§ **What the task requires**
Here you must reproduce each line of the data exactly.

§ **Data extracts**
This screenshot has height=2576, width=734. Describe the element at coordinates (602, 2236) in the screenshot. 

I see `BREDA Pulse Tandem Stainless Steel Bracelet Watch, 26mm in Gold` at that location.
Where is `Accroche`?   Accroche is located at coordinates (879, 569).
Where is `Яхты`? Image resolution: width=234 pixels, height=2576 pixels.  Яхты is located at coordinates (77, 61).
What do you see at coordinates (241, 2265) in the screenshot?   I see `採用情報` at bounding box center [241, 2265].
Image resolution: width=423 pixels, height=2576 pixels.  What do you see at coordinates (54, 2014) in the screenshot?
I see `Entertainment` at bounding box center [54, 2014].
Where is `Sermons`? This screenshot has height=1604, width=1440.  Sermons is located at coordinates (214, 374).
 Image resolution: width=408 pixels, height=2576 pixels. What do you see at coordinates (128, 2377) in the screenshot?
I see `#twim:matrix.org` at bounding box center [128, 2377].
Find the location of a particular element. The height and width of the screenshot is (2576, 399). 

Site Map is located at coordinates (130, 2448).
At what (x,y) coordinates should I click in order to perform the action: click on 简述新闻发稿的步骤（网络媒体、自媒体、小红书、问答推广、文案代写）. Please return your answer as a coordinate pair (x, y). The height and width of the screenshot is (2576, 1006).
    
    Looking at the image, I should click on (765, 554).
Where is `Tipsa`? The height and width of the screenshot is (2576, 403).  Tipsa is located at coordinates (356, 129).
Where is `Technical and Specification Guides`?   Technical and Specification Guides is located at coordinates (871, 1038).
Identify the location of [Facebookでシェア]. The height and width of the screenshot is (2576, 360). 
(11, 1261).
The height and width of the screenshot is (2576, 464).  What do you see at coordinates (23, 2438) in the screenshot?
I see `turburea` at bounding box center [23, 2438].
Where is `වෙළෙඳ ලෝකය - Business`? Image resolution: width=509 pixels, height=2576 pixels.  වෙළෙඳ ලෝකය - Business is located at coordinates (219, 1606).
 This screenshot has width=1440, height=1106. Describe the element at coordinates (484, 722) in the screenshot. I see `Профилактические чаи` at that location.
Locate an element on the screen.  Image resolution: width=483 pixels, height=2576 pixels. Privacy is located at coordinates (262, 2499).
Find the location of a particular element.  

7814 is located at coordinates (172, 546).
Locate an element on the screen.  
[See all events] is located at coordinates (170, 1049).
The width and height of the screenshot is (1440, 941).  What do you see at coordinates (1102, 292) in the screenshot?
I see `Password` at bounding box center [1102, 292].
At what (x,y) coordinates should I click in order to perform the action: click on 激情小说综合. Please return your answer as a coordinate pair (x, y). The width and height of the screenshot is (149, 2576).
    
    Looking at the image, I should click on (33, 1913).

§ **Exercise response**
This screenshot has height=2576, width=734. Describe the element at coordinates (602, 2236) in the screenshot. 

I see `BREDA Pulse Tandem Stainless Steel Bracelet Watch, 26mm in Gold` at that location.
Where is `Accroche`?   Accroche is located at coordinates (879, 569).
Where is `Яхты`? Image resolution: width=234 pixels, height=2576 pixels.  Яхты is located at coordinates (77, 61).
What do you see at coordinates (241, 2265) in the screenshot?   I see `採用情報` at bounding box center [241, 2265].
Image resolution: width=423 pixels, height=2576 pixels.  What do you see at coordinates (54, 2014) in the screenshot?
I see `Entertainment` at bounding box center [54, 2014].
Where is `Sermons`? This screenshot has height=1604, width=1440.  Sermons is located at coordinates (214, 374).
 Image resolution: width=408 pixels, height=2576 pixels. What do you see at coordinates (128, 2377) in the screenshot?
I see `#twim:matrix.org` at bounding box center [128, 2377].
Find the location of a particular element. The height and width of the screenshot is (2576, 399). 

Site Map is located at coordinates (130, 2448).
At what (x,y) coordinates should I click in order to perform the action: click on 简述新闻发稿的步骤（网络媒体、自媒体、小红书、问答推广、文案代写）. Please return your answer as a coordinate pair (x, y). The height and width of the screenshot is (2576, 1006).
    
    Looking at the image, I should click on (765, 554).
Where is `Tipsa`? The height and width of the screenshot is (2576, 403).  Tipsa is located at coordinates (356, 129).
Where is `Technical and Specification Guides`?   Technical and Specification Guides is located at coordinates (871, 1038).
Identify the location of [Facebookでシェア]. The height and width of the screenshot is (2576, 360). 
(11, 1261).
The height and width of the screenshot is (2576, 464).  What do you see at coordinates (23, 2438) in the screenshot?
I see `turburea` at bounding box center [23, 2438].
Where is `වෙළෙඳ ලෝකය - Business`? Image resolution: width=509 pixels, height=2576 pixels.  වෙළෙඳ ලෝකය - Business is located at coordinates (219, 1606).
 This screenshot has width=1440, height=1106. Describe the element at coordinates (484, 722) in the screenshot. I see `Профилактические чаи` at that location.
Locate an element on the screen.  Image resolution: width=483 pixels, height=2576 pixels. Privacy is located at coordinates (262, 2499).
Find the location of a particular element.  

7814 is located at coordinates (172, 546).
Locate an element on the screen.  
[See all events] is located at coordinates (170, 1049).
The width and height of the screenshot is (1440, 941).  What do you see at coordinates (1102, 292) in the screenshot?
I see `Password` at bounding box center [1102, 292].
At what (x,y) coordinates should I click in order to perform the action: click on 激情小说综合. Please return your answer as a coordinate pair (x, y). The width and height of the screenshot is (149, 2576).
    
    Looking at the image, I should click on (33, 1913).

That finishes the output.